-- Information provided follows --

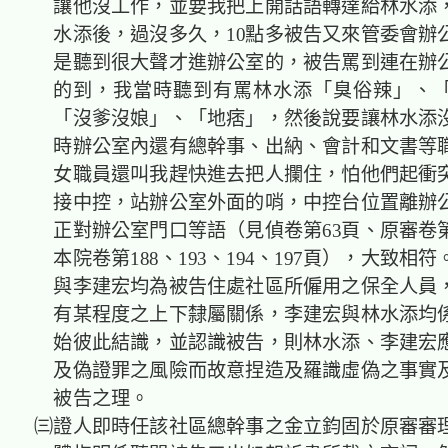
讓他沒工作，並要我把上開話語轉達給林水添
水添後，過沒多久，10點多被告又來管委會辦
是聽到很大聲才進辦公室的，被告罵到連在辦
的到，我當時聽到有罵林水添「臭俗辣」、
「沒爹沒娘」、「地痞」，然後說要讓林水添
時辦公室內還有總幹事、出納、會計和文書等
女職員還叫我趕快進去把人攔住，怕他們起衝
接中控，站辦公室外面的哨，中控台位置離辦
正對辦公室門口等語（見偵卷第63頁、原審卷第
本院卷第188、193、194、197頁），大致相
與李建宏均為被告住處社區所僱用之保全人員
有某程度之上下隸屬關係，李建宏與林水添均
始彼此結識，並認識被告，則林水添、李建宏
及偽證罪之風險而故意捏造及羅識虛偽之事實
被告之理。
㈢證人即時任該社區總幹事之金立鈞固於原審審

-- Information provided concluded --

Output every line of the records above unchanged, and keep the pictures out.

讓他沒工作，並要我把上開話語轉達給林水添
水添後，過沒多久，10點多被告又來管委會辦
是聽到很大聲才進辦公室的，被告罵到連在辦
的到，我當時聽到有罵林水添「臭俗辣」、
「沒爹沒娘」、「地痞」，然後說要讓林水添
時辦公室內還有總幹事、出納、會計和文書等
女職員還叫我趕快進去把人攔住，怕他們起衝
接中控，站辦公室外面的哨，中控台位置離辦
正對辦公室門口等語（見偵卷第63頁、原審卷第
本院卷第188、193、194、197頁），大致相
與李建宏均為被告住處社區所僱用之保全人員
有某程度之上下隸屬關係，李建宏與林水添均
始彼此結識，並認識被告，則林水添、李建宏
及偽證罪之風險而故意捏造及羅識虛偽之事實
被告之理。
㈢證人即時任該社區總幹事之金立鈞固於原審審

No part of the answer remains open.